Fasting is the laying aside of food for a period of time when the believer is seeking to know God in a deeper experience. It is to be done as an act before God in the privacy of one’s own pursuit of God (Exodus 34:28; 1 Samuel 7:6; 1 Kings 19:8). The sole fast required by the law of Moses was that of the Great Day of Atonement in Leviticus 23:26–32. It is called “the fast” in Acts 27:9. The only other mention of a periodical fast in the Old Testament is in Zechariah 7:1–7; 8:19.

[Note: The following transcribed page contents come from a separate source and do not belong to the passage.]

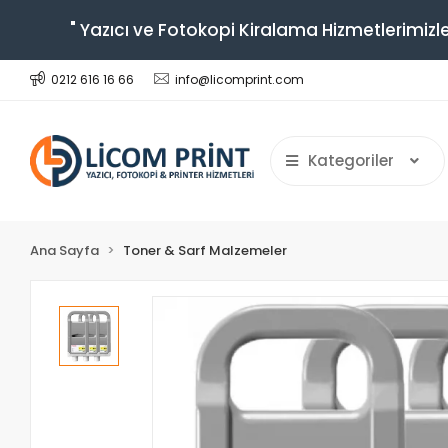
" Yazıcı ve Fotokopi Kiralama Hizmetlerimizle
0212 616 16 66
info@licomprint.com
Kategoriler
Ana Sayfa
Toner & Sarf Malzemeler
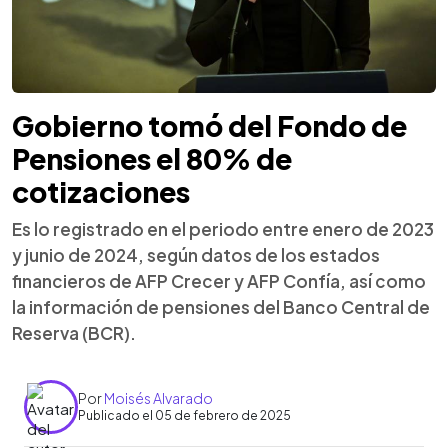
Gobierno tomó del Fondo de
Pensiones el 80% de
cotizaciones
Es lo registrado en el periodo entre enero de 2023
y junio de 2024, según datos de los estados
financieros de AFP Crecer y AFP Confía, así como
la información de pensiones del Banco Central de
Reserva (BCR).
Por
Moisés Alvarado
Publicado el 05 de febrero de 2025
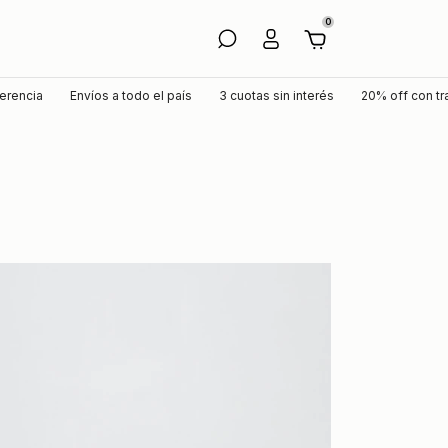
0
ia
Envíos a todo el país
3 cuotas sin interés
20% off con transfer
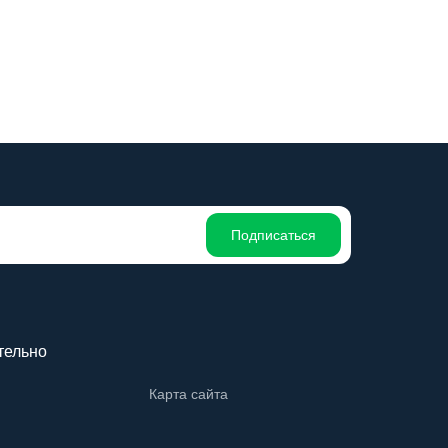
Подписаться
тельно
Карта сайта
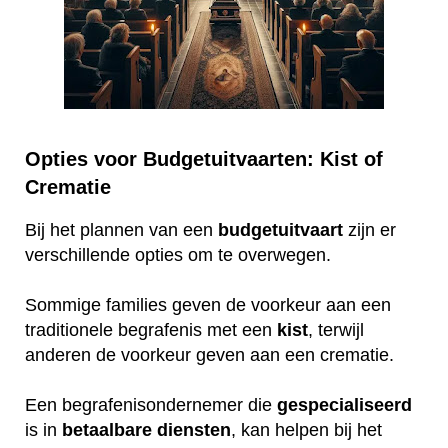
Opties voor Budgetuitvaarten: Kist of
Crematie
Bij het plannen van een
budgetuitvaart
zijn er
verschillende opties om te overwegen.
Sommige families geven de voorkeur aan een
traditionele begrafenis met een
kist
, terwijl
anderen de voorkeur geven aan een crematie.
Een begrafenisondernemer die
gespecialiseerd
is in
betaalbare
diensten
, kan helpen bij het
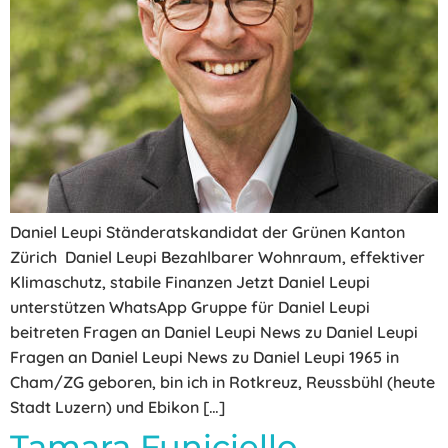
Daniel Leupi Ständeratskandidat der Grünen Kanton
Zürich Daniel Leupi Bezahlbarer Wohnraum, effektiver
Klimaschutz, stabile Finanzen Jetzt Daniel Leupi
unterstützen WhatsApp Gruppe für Daniel Leupi
beitreten Fragen an Daniel Leupi News zu Daniel Leupi
Fragen an Daniel Leupi News zu Daniel Leupi 1965 in
Cham/ZG geboren, bin ich in Rotkreuz, Reussbühl (heute
Stadt Luzern) und Ebikon […]
Tamara Funiciello,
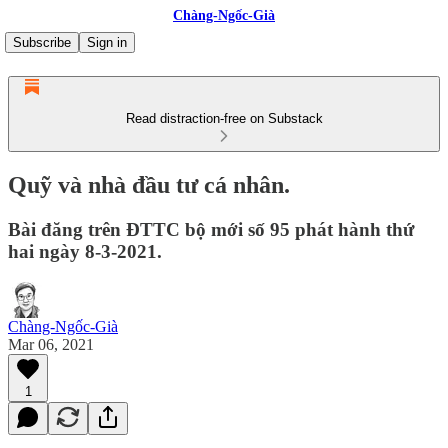
Chàng-Ngốc-Già
Subscribe
Sign in
Read distraction-free on Substack
Quỹ và nhà đầu tư cá nhân.
Bài đăng trên ĐTTC bộ mới số 95 phát hành thứ
hai ngày 8-3-2021.
Chàng-Ngốc-Già
Mar 06, 2021
1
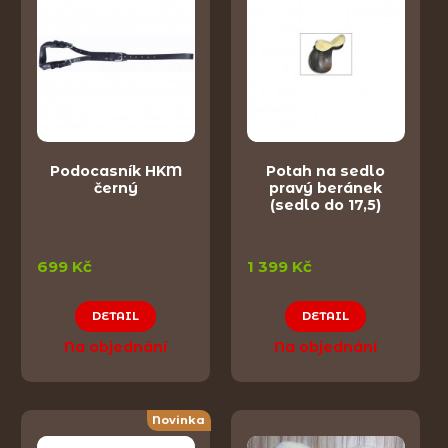
Podocasník HKM
Potah na sedlo
černý
pravý beránek
(sedlo do 17,5)
699 Kč
1 399 Kč
DETAIL
DETAIL
Na objednání
Na objednání
Novinka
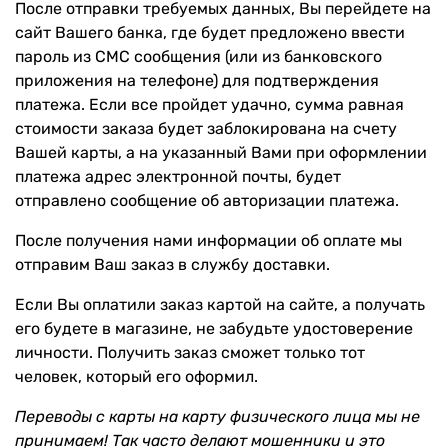
После отправки требуемых данных, Вы перейдете на
сайт Вашего банка, где будет предложено ввести
пароль из СМС сообщения (или из банковского
приложения на телефоне) для подтверждения
платежа. Если все пройдет удачно, сумма равная
стоимости заказа будет заблокирована на счету
Вашей карты, а на указанный Вами при оформлении
платежа адрес электронной почты, будет
отправлено сообщение об авторизации платежа.
После получения нами информации об оплате мы
отправим Ваш заказ в службу доставки.
Если Вы оплатили заказ картой на сайте, а получать
его будете в магазине, не забудьте удостоверение
личности. Получить заказ сможет только тот
человек, который его оформил.
Переводы с карты на карту физического лица мы не
принимаем! Так часто делают мошенники и это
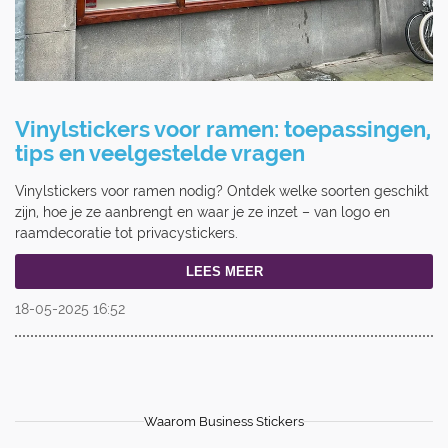
Vinylstickers voor ramen: toepassingen,
tips en veelgestelde vragen
Vinylstickers voor ramen nodig? Ontdek welke soorten geschikt
zijn, hoe je ze aanbrengt en waar je ze inzet – van logo en
raamdecoratie tot privacystickers.
LEES MEER
18-05-2025
16:52
Waarom Business Stickers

During their captivity, the Jews observed four annual fasts:

  • the fast of the fourth month, kept on the seventeenth day of Tammuz, the anniversary of the capture of Jerusalem by the Chaldeans; to commemorate also the incident recorded Exodus 32:19;  
  • the fast of the fifth month, kept on the ninth of Ab (Numbers. 14:27), to commemorate the burning of the city and temple (Jeremiah 52:12, 13);  
  • the fast of the seventh month, kept on the third of Tisri (2 Kings 25), the anniversary of the murder of Gedaliah (Jeremiah 41:1, 2);  
  • the fast of the tenth month(Jeremiah 52:4; Ezekiel 33:21; 2 Kings 25:1), to commemorate the beginning of the siege of the holy city by Nebuchadnezzar. There was, in addition to these, the fast appointed by Esther (Esther 4:16). Public national fasts on account of sin or to supplicate divine favor were sometimes held (1 Samuel 7:6, 2 Chronicles 20:3; Jeremiah 36:6–10; Nehemiah 9:1), as were local fasts (Judges 20:26; 1 Samuel 31:13; 2 Samuel 1:12; 1 Kings 21:9–12; Ezra 8:21–23; Jonah 3:5–9).  

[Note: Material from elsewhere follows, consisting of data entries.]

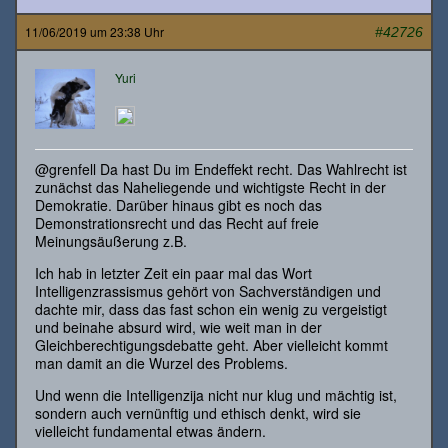
11/06/2019 um 23:38 Uhr
#42726
Yuri
@grenfell Da hast Du im Endeffekt recht. Das Wahlrecht ist
zunächst das Naheliegende und wichtigste Recht in der
Demokratie. Darüber hinaus gibt es noch das
Demonstrationsrecht und das Recht auf freie
Meinungsäußerung z.B.
Ich hab in letzter Zeit ein paar mal das Wort
Intelligenzrassismus gehört von Sachverständigen und
dachte mir, dass das fast schon ein wenig zu vergeistigt
und beinahe absurd wird, wie weit man in der
Gleichberechtigungsdebatte geht. Aber vielleicht kommt
man damit an die Wurzel des Problems.
Und wenn die Intelligenzija nicht nur klug und mächtig ist,
sondern auch vernünftig und ethisch denkt, wird sie
vielleicht fundamental etwas ändern.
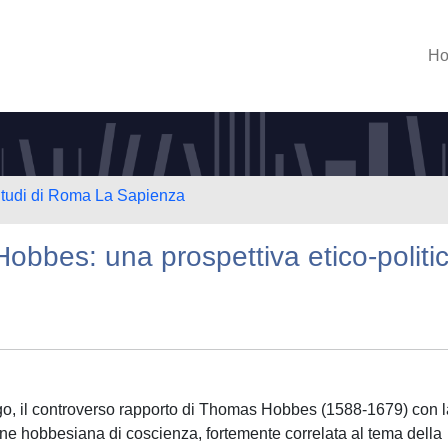
H
 Studi di Roma La Sapienza
Hobbes: una prospettiva etico-politi
ogo, il controverso rapporto di Thomas Hobbes (1588-1679) con l
ione hobbesiana di coscienza, fortemente correlata al tema della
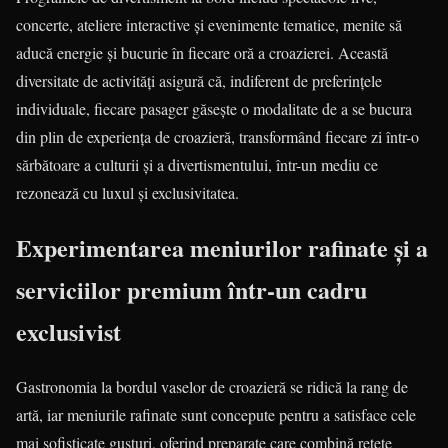
concerte, ateliere interactive și evenimente tematice, menite să
aducă energie și bucurie în fiecare oră a croazierei. Această
diversitate de activități asigură că, indiferent de preferințele
individuale, fiecare pasager găsește o modalitate de a se bucura
din plin de experiența de croazieră, transformând fiecare zi într-o
sărbătoare a culturii și a divertismentului, într-un mediu ce
rezonează cu luxul și exclusivitatea.
Experimentarea meniurilor rafinate și a
serviciilor premium într-un cadru
exclusivist
Gastronomia la bordul vaselor de croazieră se ridică la rang de
artă, iar meniurile rafinate sunt concepute pentru a satisface cele
mai sofisticate gusturi, oferind preparate care combină rețete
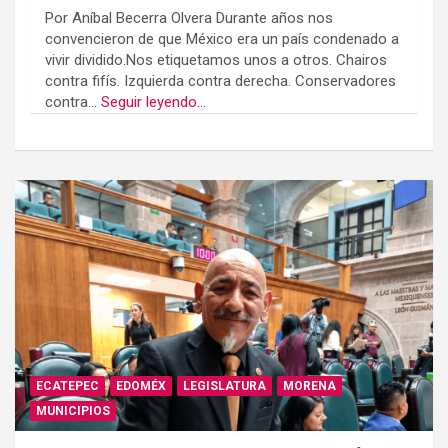
Por Aníbal Becerra Olvera Durante años nos
convencieron de que México era un país condenado a
vivir dividido.Nos etiquetamos unos a otros. Chairos
contra fifís. Izquierda contra derecha. Conservadores
contra...
Seguir leyendo...
ECATEPEC
EDOMÉX
LEGISLATURA
MORENA
MUNICIPIOS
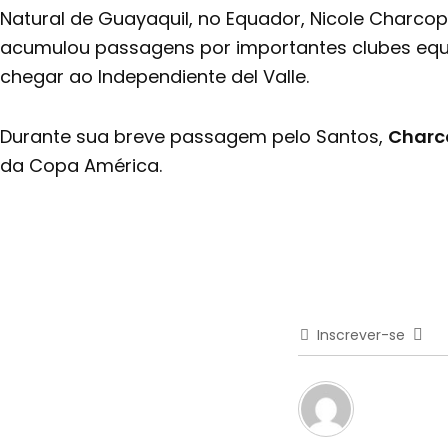
Natural de Guayaquil, no Equador, Nicole Charcop
acumulou passagens por importantes clubes equat
chegar ao Independiente del Valle.
Durante sua breve passagem pelo Santos,
Charc
da Copa América.
Inscrever-se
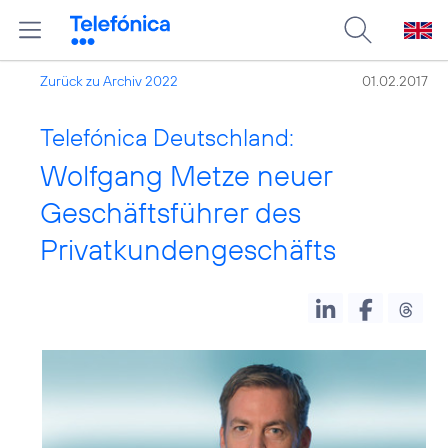
Zurück zu Archiv 2022
01.02.2017
Telefónica Deutschland:
Wolfgang Metze neuer
Geschäftsführer des
Privatkundengeschäfts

There are many instances of occasional fasting by individuals (1 Samuel 1:7; 20:34; 2 Samuel 3:35; 12:16; 1 Kings 21:27; Ezra 10:6; Nehemiah 1:4; Daniel 10:2, 3). Moses fasted forty days (Exodus 24:18; 34:28), as did Elijah (1 Kings 19:8). Jesus fasted forty days in the wilderness (Matthew 4:2).

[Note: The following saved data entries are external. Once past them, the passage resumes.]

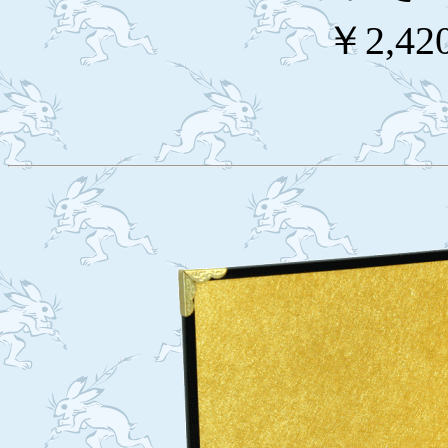
￥2,42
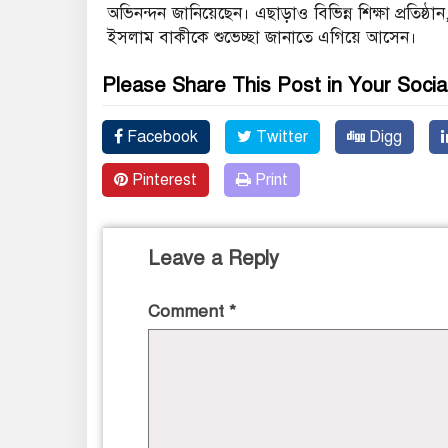
অভিনন্দন জানিয়েছেন। এছাড়াও বিভিন্ন শিক্ষা প্রতিষ্ঠ
ইসলাম বাকীকে শুভেচ্ছা জানাতে এগিয়ে আসেন।
Please Share This Post in Your Socia
Facebook
Twitter
Digg
Pinterest
Print
Leave a Reply
Comment
*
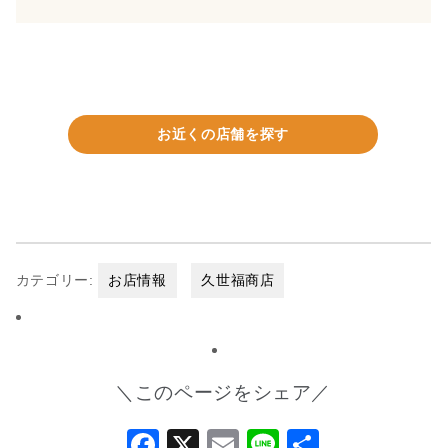
お近くの店舗を探す
カテゴリー:
お店情報
久世福商店
＼このページをシェア／
Facebook
X
Email
Line
共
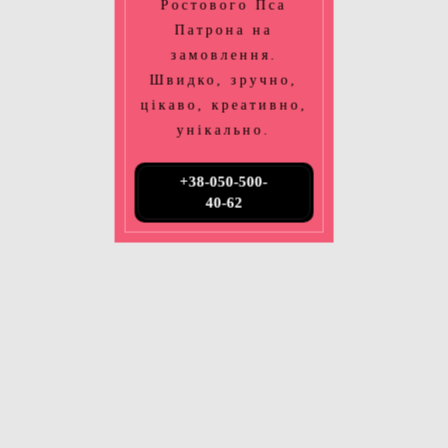
Ростового Пса
Патрона на
замовлення.
Швидко, зручно,
цікаво, креативно,
унікально.
+38-050-500-
40-62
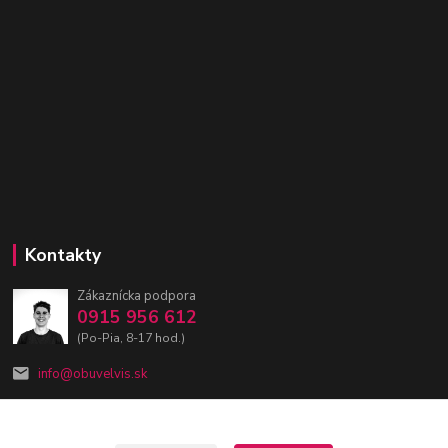
Kontakty
Zákaznícka podpora
0915 956 612
(Po-Pia, 8-17 hod.)
info@obuvelvis.sk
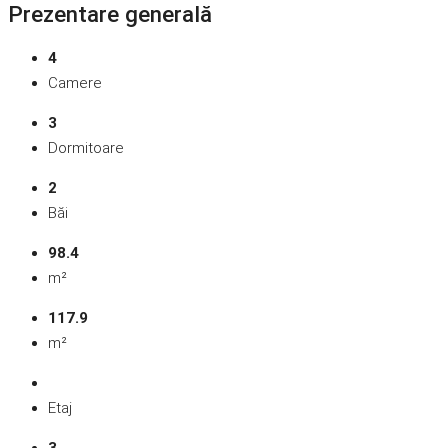
Prezentare generală
4
Camere
3
Dormitoare
2
Băi
98.4
m²
117.9
m²
Etaj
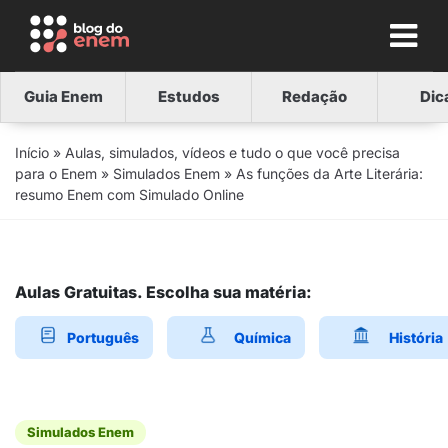
Guia Enem
Estudos
Redação
Dic
Início
»
Aulas, simulados, vídeos e tudo o que você precisa
para o Enem
»
Simulados Enem
»
As funções da Arte Literária:
resumo Enem com Simulado Online
Aulas Gratuitas. Escolha sua matéria:
Português
Química
História
Simulados Enem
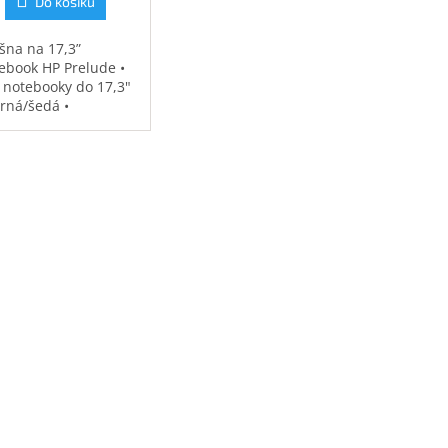
Do košíku
šna na 17,3”
ebook HP Prelude •
 notebooky do 17,3"
erná/šedá •
ěodolná •
strovaná přihrádka
notebook • speciální
sy na příslušenství •
7 kg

Apparently the practice of fasting was lamentably abused (Isaiah 58:4; Jeremiah 14:12; Zechariah 7:5). Jesus rebuked the Pharisees for their hypocritical pretenses in fasting. The early Church often fasted in seeking God’s will for leadership in the local church (Acts 13:2). When the early Church wanted to know the mind of God, there was a time of prayer and fasting. Jesus Himself appointed no specific fast. The early Christians, however, observed the ordinary fasts according to the law of their fathers (Acts 13:3; 14:23; 2 Corinthians 6:5).